Loriena versuchte die Panik von sich zu schieben und Ruhe einkehren zu lassen, damit sie nachdenken konnte.

»Tazal.«, keuchte sie hervor. »Hilf mir.«

Ihre Stimme klang wenig hoffnungsvoll. Loriena durchforstete ihr Gehirn und suchte nach einem möglichen, passenden Zauberspruch, welcher den Bären vorerst abwehren könnte.

Dann wurde ihr Blick wieder klarer und wie in Zeitlupe, sah sie die Pranke des Brummbären auf sich zukommen. In dem Moment, als der Bär seine Pranke in Lorienas Hüfte bohrte, sprang Tazal auf seinen Rücken und biss ihn immer und immer wieder.

Dies war die Chance und Loriena ergriff sie sofort. Schnell sprang sie auf und griff nach ihrem Bogen, welcher auf dem Boden lag. Sie legte gleich drei Pfeile an die Sehne und zielte auf den Platz zwischen seinen Augen. Dann spannte sie die Pfeile und ließ ihren Pfeilhagel fliegen.

Ohne zu sehen was passierte, klappte sie schließlich auf dem Boden zusammen und wurde für einen Moment ohnmächtig.

Als sie wenig später wieder zu sich kam und sich aufsetzte, sah sie den Bären, welcher tot am Boden lag. Die Pfeile hatten ihn genau dort getroffen, wo Loriena es beabsichtigt hatte, zwischen den Augen.

Tazal kam auf sie zugerannt und leckte sie im Gesicht ab.

»Schön, dass es dir gut geht.«, sollte die Geste heißen und Loriena verstand sie.

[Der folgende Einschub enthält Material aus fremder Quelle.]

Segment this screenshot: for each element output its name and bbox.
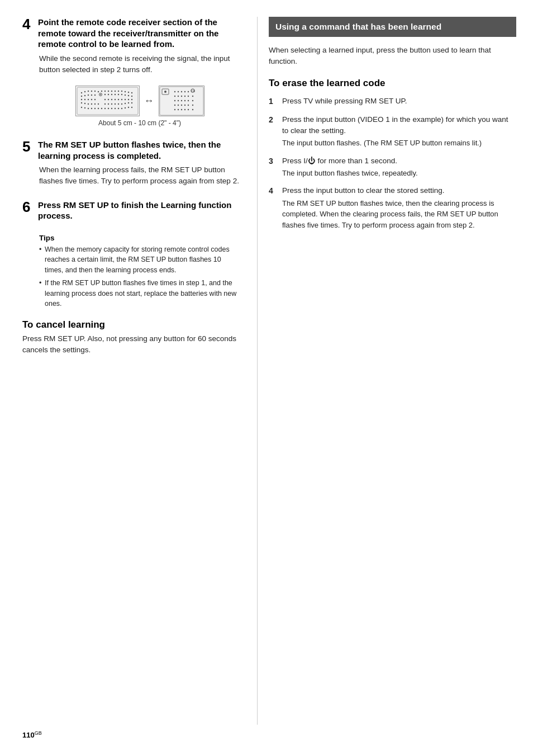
svg-point-35 <box>87 99 88 100</box>
svg-point-14 <box>124 91 125 92</box>
svg-point-108 <box>180 109 182 110</box>
svg-point-37 <box>94 99 95 100</box>
svg-text:CD: CD <box>191 89 196 93</box>
svg-point-63 <box>84 107 85 108</box>
svg-point-44 <box>124 99 125 100</box>
svg-point-89 <box>177 96 178 97</box>
svg-point-74 <box>121 108 122 109</box>
section-header: Using a command that has been learned <box>269 17 516 37</box>
svg-point-48 <box>84 103 85 104</box>
svg-point-24 <box>104 94 105 95</box>
step-6-block: 6 Press RM SET UP to finish the Learning… <box>22 200 240 221</box>
svg-point-91 <box>184 96 185 97</box>
svg-point-58 <box>121 103 122 105</box>
svg-point-46 <box>131 99 132 100</box>
svg-point-50 <box>91 103 92 105</box>
erase-step-4: 4 Press the input button to clear the st… <box>269 185 516 230</box>
svg-point-38 <box>104 99 105 100</box>
svg-point-17 <box>80 96 82 97</box>
svg-point-69 <box>104 108 105 109</box>
svg-point-76 <box>127 107 129 108</box>
section-intro: When selecting a learned input, press th… <box>269 45 516 68</box>
svg-point-95 <box>177 100 178 101</box>
step-4-body: While the second remote is receiving the… <box>39 53 240 76</box>
step-6-number: 6 <box>22 200 34 214</box>
svg-point-23 <box>100 94 101 95</box>
svg-point-39 <box>107 99 108 100</box>
svg-point-97 <box>184 100 185 101</box>
svg-point-25 <box>107 94 108 95</box>
svg-point-96 <box>180 100 182 101</box>
cancel-title: To cancel learning <box>22 319 240 330</box>
right-column: Using a command that has been learned Wh… <box>257 17 533 725</box>
svg-point-62 <box>80 107 82 108</box>
svg-point-42 <box>117 99 118 100</box>
svg-point-72 <box>114 108 115 109</box>
svg-point-75 <box>124 107 125 108</box>
svg-point-56 <box>114 103 115 105</box>
svg-point-26 <box>111 94 112 95</box>
tips-title: Tips <box>39 234 240 242</box>
erase-steps-list: 1 Press TV while pressing RM SET UP. 2 P… <box>269 96 516 231</box>
erase-step-2-number: 2 <box>269 114 278 149</box>
page-number: 110GB <box>22 730 42 739</box>
step-4-heading: 4 Point the remote code receiver section… <box>22 17 240 50</box>
page-number-superscript: GB <box>35 730 42 736</box>
step-5-body: When the learning process fails, the RM … <box>39 164 240 187</box>
svg-point-65 <box>91 108 92 109</box>
svg-point-93 <box>192 96 193 97</box>
svg-point-31 <box>127 95 129 96</box>
step-5-heading: 5 The RM SET UP button flashes twice, th… <box>22 139 240 161</box>
svg-point-3 <box>87 91 88 92</box>
cancel-body: Press RM SET UP. Also, not pressing any … <box>22 333 240 356</box>
svg-point-33 <box>80 99 82 100</box>
svg-point-111 <box>192 109 193 110</box>
step-4-number: 4 <box>22 17 34 31</box>
svg-point-106 <box>174 109 175 110</box>
svg-point-59 <box>124 103 125 104</box>
svg-point-13 <box>121 91 122 92</box>
erase-subheading: To erase the learned code <box>269 78 516 89</box>
svg-point-10 <box>111 91 112 92</box>
svg-point-64 <box>87 108 88 109</box>
svg-point-4 <box>91 91 92 92</box>
svg-point-82 <box>177 91 178 92</box>
svg-point-1 <box>80 92 82 93</box>
svg-point-36 <box>91 99 92 100</box>
svg-point-85 <box>187 91 188 92</box>
svg-point-101 <box>177 105 178 106</box>
svg-point-49 <box>87 103 88 105</box>
svg-point-9 <box>107 91 108 92</box>
erase-step-3-sub: The input button flashes twice, repeated… <box>282 168 516 179</box>
erase-step-4-number: 4 <box>269 185 278 230</box>
svg-point-6 <box>97 91 98 92</box>
svg-point-53 <box>104 103 105 105</box>
svg-point-92 <box>187 96 188 97</box>
erase-step-3: 3 Press I/⏻ for more than 1 second. The … <box>269 155 516 179</box>
svg-point-27 <box>114 94 115 95</box>
svg-point-103 <box>184 105 185 106</box>
svg-point-45 <box>127 99 129 100</box>
erase-step-3-content: Press I/⏻ for more than 1 second. The in… <box>282 155 516 179</box>
svg-point-73 <box>117 108 118 109</box>
svg-point-43 <box>121 99 122 100</box>
svg-point-28 <box>117 94 118 95</box>
svg-rect-0 <box>77 87 138 115</box>
svg-point-70 <box>107 108 108 109</box>
svg-point-104 <box>187 105 188 106</box>
svg-point-34 <box>84 99 85 100</box>
svg-point-107 <box>177 109 178 110</box>
remote-left-image <box>75 86 140 116</box>
erase-step-1-main: Press TV while pressing RM SET UP. <box>282 97 407 105</box>
svg-point-52 <box>97 103 98 105</box>
svg-point-102 <box>180 105 182 106</box>
erase-step-3-number: 3 <box>269 155 278 179</box>
step-5-number: 5 <box>22 139 34 154</box>
svg-point-18 <box>84 95 85 96</box>
svg-point-98 <box>187 100 188 101</box>
svg-point-109 <box>184 109 185 110</box>
tips-section: Tips When the memory capacity for storin… <box>39 234 240 310</box>
svg-point-11 <box>114 91 115 92</box>
svg-point-68 <box>101 108 102 109</box>
erase-step-1: 1 Press TV while pressing RM SET UP. <box>269 96 516 107</box>
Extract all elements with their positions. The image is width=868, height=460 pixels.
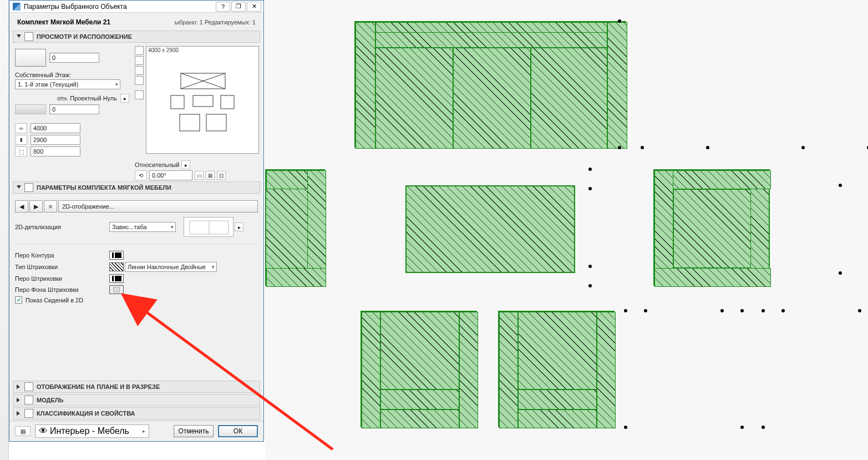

Sie nahm sich die Zeit und streichelte Tazal am Kopf. »Gute Arbeit, Kleiner.«, lobte sie ihn.

Dann erhob sie sich und wollte auf den Bären zugehen, als sie die riesige Schnittwunde an ihrer Hüfte bemerkte. Erst in diesem Moment übermannte sie der Schmerz, welcher ihr vorher nicht eine Sekunde aufgefallen war.

Blut strömte aus der Wunde hervor und färbte ihre Rüstung rot. Loriena blickte eine Weile nachdenklich auf die Verletzung.

»Den Triumpf werde ich ihm nicht lassen.«, sagte sie entschlossen und ging mit Schmerzen in der Hüfte auf Brummbärs Kadaver zu.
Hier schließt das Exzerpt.